→ **Exercise objective**
Write out the opening lines of the data word for word, up to and including the line with "и элегантность золотого", and leave every picture and every later line out.

→ **Records**
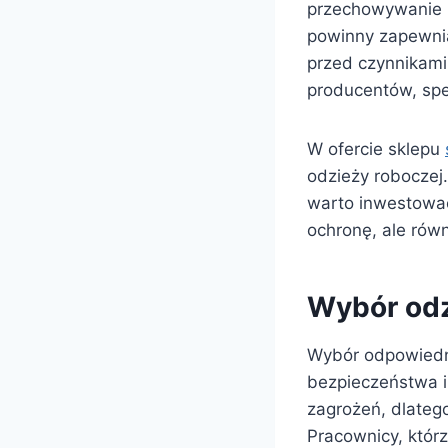
przechowywanie n
powinny zapewnia
przed czynnikam
producentów, speł
W ofercie sklepu
odzieży roboczej
warto inwestować
ochronę, ale ró
Wybór odz
Wybór odpowiedni
bezpieczeństwa i 
zagrożeń, dlateg
Pracownicy, któr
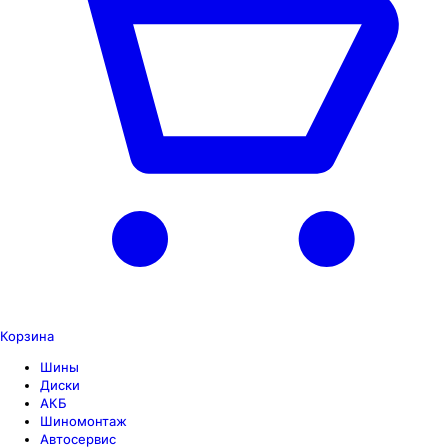
Корзина
Шины
Диски
АКБ
Шиномонтаж
Автосервис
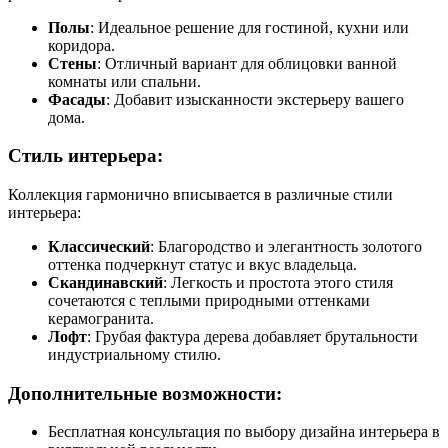
Полы
: Идеальное решение для гостиной, кухни или
коридора.
Стены
: Отличный вариант для облицовки ванной
комнаты или спальни.
Фасады
: Добавит изысканности экстерьеру вашего
дома.
Стиль интерьера:
Коллекция гармонично вписывается в различные стили
интерьера:
Классический
: Благородство и элегантность золотого
оттенка подчеркнут статус и вкус владельца.
Скандинавский
: Легкость и простота этого стиля
сочетаются с теплыми природными оттенками
керамогранита.
Лофт
: Грубая фактура дерева добавляет брутальности
индустриальному стилю.
Дополнительные возможности:
Бесплатная консультация по выбору дизайна интерьера в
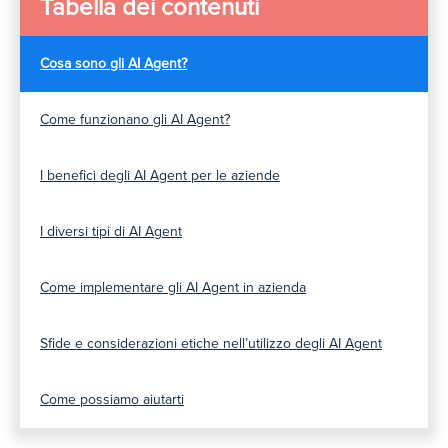
Tabella dei contenuti
Cosa sono gli AI Agent?
Come funzionano gli AI Agent?
I benefici degli AI Agent per le aziende
I diversi tipi di AI Agent
Come implementare gli AI Agent in azienda
Sfide e considerazioni etiche nell’utilizzo degli AI Agent
Come possiamo aiutarti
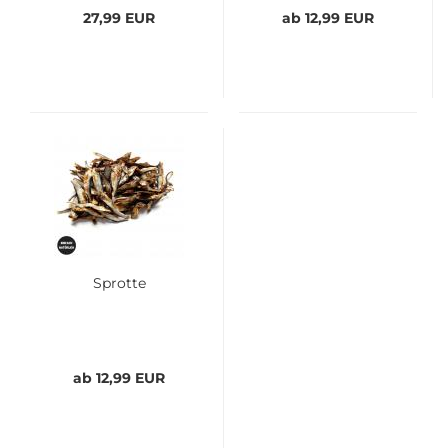
27,99 EUR
ab 12,99 EUR
Sprotte
ab 12,99 EUR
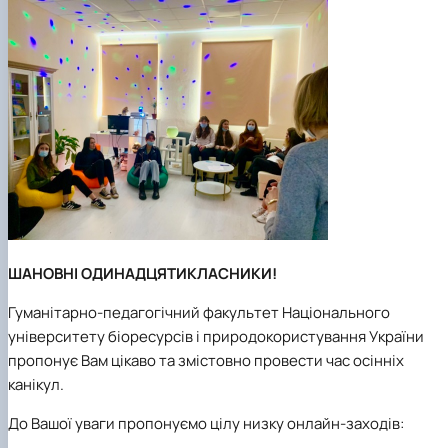
Гурток "Декоративна флористика"
Прес-студія "Ідеал"
Інструментальний ансамбль "Дивосвіт"
Мистецька студія "Вовняні мрії"
Тріо "ТоНіка"
ШАНОВНІ ОДИНАДЦЯТИКЛАСНИКИ!
Гуманітарно-педагогічний факультет Національного
університету біоресурсів і природокористування України
пропонує Вам цікаво та змістовно провести час осінніх
канікул.
До Вашої уваги пропонуємо цілу низку онлайн-заходів:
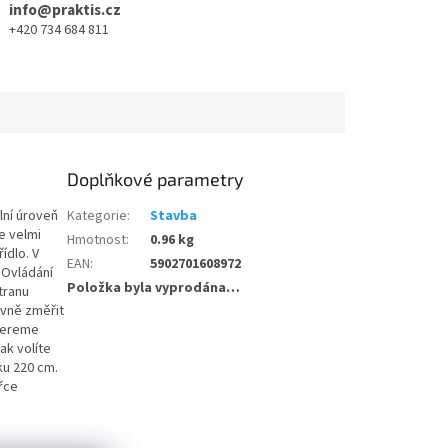
info@praktis.cz
+420 734 684 811
Doplňkové parametry
lní úroveň
Kategorie
:
Stavba
e velmi
Hmotnost
:
0.96 kg
ídlo. V
EAN
:
5902701608972
 Ovládání
Položka byla vyprodána…
tranu
ávně změřit
ybereme
ak volíte
ku 220 cm.
ířce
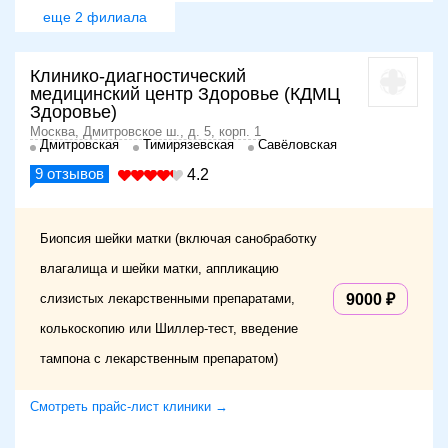
еще 2 филиала
Клинико-диагностический
медицинский центр Здоровье (КДМЦ
Здоровье)
Москва, Дмитровское ш., д. 5, корп. 1
Дмитровская
Тимирязевская
Савёловская
9
отзывов
4.2
Биопсия шейки матки (включая санобработку
влагалища и шейки матки, аппликацию
слизистых лекарственными препаратами,
9000
колькоскопию или Шиллер-тест, введение
тампона с лекарственным препаратом)
Смотреть прайс-лист клиники →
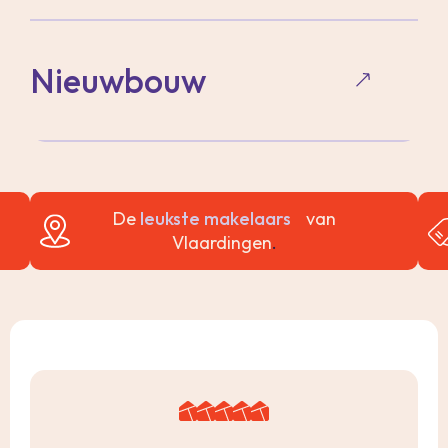
Nieuwbouw
De
leukste
makelaars
van
Vlaardingen
.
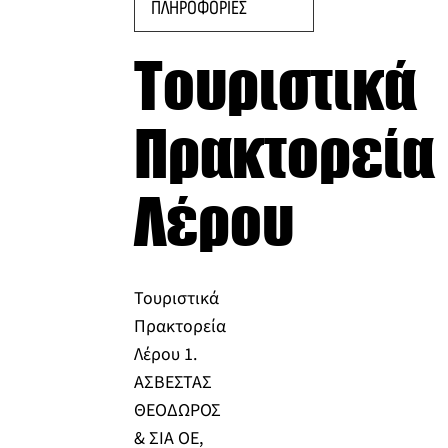
ΠΛΗΡΟΦΟΡΙΕΣ
Τουριστικά
Πρακτορεία
Λέρου
Τουριστικά
Πρακτορεία
Λέρου 1.
ΑΣΒΕΣΤΑΣ
ΘΕΟΔΩΡΟΣ
& ΣΙΑ ΟΕ,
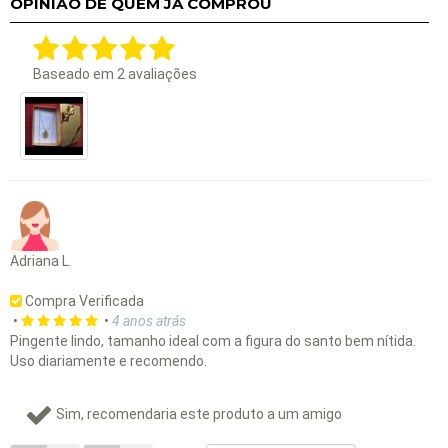
OPINIÃO DE QUEM JÁ COMPROU
Baseado em
2
avaliações
Adriana L.
Compra Verificada
•
•
4 anos atrás
Pingente lindo, tamanho ideal com a figura do santo bem nítida.
Uso diariamente e recomendo.
Sim, recomendaria este produto a um amigo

→ **Exercise output**
przechowywanie n
powinny zapewnia
przed czynnikam
producentów, speł
W ofercie sklepu
odzieży roboczej
warto inwestować
ochronę, ale ró
Wybór odz
Wybór odpowiedni
bezpieczeństwa i 
zagrożeń, dlateg
Pracownicy, któr
Корзина
Шины
Диски
АКБ
Шиномонтаж
Автосервис
Полы
: Идеальное решение для гостиной, кухни или
коридора.
Стены
: Отличный вариант для облицовки ванной
комнаты или спальни.
Фасады
: Добавит изысканности экстерьеру вашего
дома.
Стиль интерьера:
Коллекция гармонично вписывается в различные стили
интерьера:
Классический
: Благородство и элегантность золотого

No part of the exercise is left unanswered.